* _Activity_:
What is the number of lines in the data below that contain "digits"? Answer with that number and no other words.

* _Rendered page images_:
_ _ _ _

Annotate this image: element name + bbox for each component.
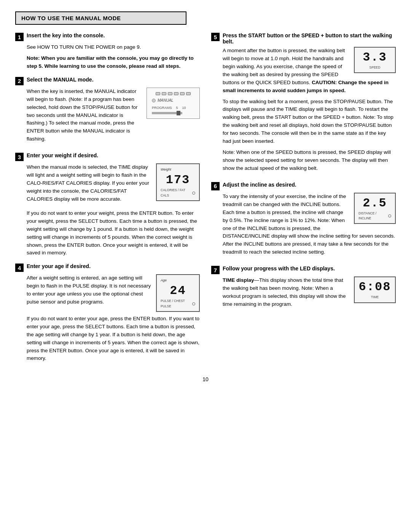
step-6-heading: 6 Adjust the incline as desired.	[211, 182, 396, 190]
step-5-p3: Note: When one of the SPEED buttons is p…	[223, 149, 396, 173]
step-1-heading: 1 Insert the key into the console.	[15, 32, 200, 41]
step-7-heading: 7 Follow your progress with the LED disp…	[211, 265, 396, 274]
step-4: 4 Enter your age if desired. After a wei…	[15, 263, 200, 363]
speed-bottom-label: SPEED	[358, 65, 391, 70]
step-1-p2: Note: When you are familiar with the con…	[27, 54, 200, 70]
distance-dot	[388, 214, 391, 217]
step-2-text: When the key is inserted, the MANUAL ind…	[27, 88, 142, 146]
step-5: 5 Press the START button or the SPEED + …	[211, 32, 396, 176]
step-6: 6 Adjust the incline as desired. 2.5 DIS…	[211, 182, 396, 259]
step-1: 1 Insert the key into the console. See H…	[15, 32, 200, 70]
step-3-p1: When the manual mode is selected, the TI…	[27, 163, 151, 203]
distance-display: 2.5 DISTANCE / INCLINE	[354, 193, 396, 224]
step-5-p2: To stop the walking belt for a moment, p…	[223, 98, 396, 146]
right-column: 5 Press the START button or the SPEED + …	[211, 32, 396, 369]
manual-label: Manual	[158, 97, 174, 104]
step-1-p1: See HOW TO TURN ON THE POWER on page 9.	[27, 43, 200, 51]
step-7-title: Follow your progress with the LED displa…	[223, 265, 335, 272]
manual-panel-display: Manual Programs 5 10	[147, 88, 200, 119]
step-2-p1: When the key is inserted, the MANUAL ind…	[27, 88, 142, 143]
step-6-number: 6	[211, 182, 220, 190]
programs-row: Programs 5 10	[152, 105, 194, 111]
time-display-label: TIME display	[223, 277, 254, 283]
step-2-title: Select the MANUAL mode.	[27, 77, 94, 83]
step-7-number: 7	[211, 266, 220, 274]
age-digits: 24	[161, 284, 195, 297]
prog-num-5: 5	[176, 105, 178, 111]
step-1-note-bold: Note: When you are familiar with the con…	[27, 55, 194, 69]
time-digits: 6:08	[358, 280, 391, 294]
distance-bottom-label: DISTANCE / INCLINE	[358, 211, 391, 221]
main-columns: 1 Insert the key into the console. See H…	[15, 32, 396, 369]
step-3-title: Enter your weight if desired.	[27, 152, 98, 158]
left-column: 1 Insert the key into the console. See H…	[15, 32, 200, 369]
page-number: 10	[15, 376, 396, 382]
step-4-title: Enter your age if desired.	[27, 263, 91, 269]
weight-top-label: Weight	[161, 167, 195, 173]
step-2-inline: When the key is inserted, the MANUAL ind…	[27, 88, 200, 146]
step-5-heading: 5 Press the START button or the SPEED + …	[211, 32, 396, 45]
distance-digits: 2.5	[358, 197, 391, 210]
speed-digits: 3.3	[358, 51, 391, 64]
speed-display: 3.3 SPEED	[354, 47, 396, 73]
page-header-title: HOW TO USE THE MANUAL MODE	[21, 15, 121, 21]
step-2: 2 Select the MANUAL mode. When the key i…	[15, 77, 200, 146]
step-3-text-part1: When the manual mode is selected, the TI…	[27, 163, 151, 206]
step-3-heading: 3 Enter your weight if desired.	[15, 152, 200, 161]
step-5-body: 3.3 SPEED A moment after the button is p…	[223, 47, 396, 176]
step-1-body: See HOW TO TURN ON THE POWER on page 9. …	[27, 43, 200, 70]
step-3-body: When the manual mode is selected, the TI…	[27, 163, 200, 257]
manual-indicator-row: Manual	[152, 97, 194, 104]
step-2-body: When the key is inserted, the MANUAL ind…	[27, 88, 200, 146]
weight-bottom-label: CALORIES / FAT CALS	[161, 188, 195, 198]
step-5-number: 5	[211, 33, 220, 41]
step-4-text-part1: After a weight setting is entered, an ag…	[27, 274, 151, 309]
step-4-number: 4	[15, 264, 24, 272]
step-3-inline: When the manual mode is selected, the TI…	[27, 163, 200, 206]
age-display: Age 24 PULSE / CHEST PULSE	[156, 274, 200, 312]
weight-dot	[192, 192, 195, 195]
step-1-title: Insert the key into the console.	[27, 32, 105, 38]
step-4-heading: 4 Enter your age if desired.	[15, 263, 200, 272]
step-7: 7 Follow your progress with the LED disp…	[211, 265, 396, 312]
weight-digits: 173	[161, 173, 195, 187]
step-6-title: Adjust the incline as desired.	[223, 182, 296, 188]
weight-display: Weight 173 CALORIES / FAT CALS	[156, 163, 200, 201]
step-3: 3 Enter your weight if desired. When the…	[15, 152, 200, 257]
step-4-inline: After a weight setting is entered, an ag…	[27, 274, 200, 312]
age-dot	[192, 302, 195, 305]
step-2-heading: 2 Select the MANUAL mode.	[15, 77, 200, 85]
programs-label: Programs	[152, 105, 172, 111]
prog-num-10: 10	[182, 105, 186, 111]
manual-led	[152, 99, 156, 102]
step-1-number: 1	[15, 33, 24, 41]
step-4-p2: If you do not want to enter your age, pr…	[27, 315, 200, 363]
page-header-box: HOW TO USE THE MANUAL MODE	[15, 11, 186, 25]
step-4-p1: After a weight setting is entered, an ag…	[27, 274, 151, 306]
step-6-body: 2.5 DISTANCE / INCLINE To vary the inten…	[223, 193, 396, 259]
step-4-body: After a weight setting is entered, an ag…	[27, 274, 200, 363]
step-2-number: 2	[15, 77, 24, 85]
step-3-number: 3	[15, 153, 24, 161]
age-bottom-label: PULSE / CHEST PULSE	[161, 299, 195, 308]
step-3-p2: If you do not want to enter your weight,…	[27, 209, 200, 257]
age-top-label: Age	[161, 278, 195, 283]
page-container: HOW TO USE THE MANUAL MODE 1 Insert the …	[15, 11, 396, 382]
time-bottom-label: TIME	[358, 295, 391, 300]
caution-label: CAUTION: Change the speed in small incre…	[223, 80, 389, 93]
step-7-body: 6:08 TIME TIME display—This display show…	[223, 276, 396, 312]
step-5-title: Press the START button or the SPEED + bu…	[223, 32, 396, 45]
time-display: 6:08 TIME	[354, 276, 396, 303]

_ _ _ _

* _Reply_:
5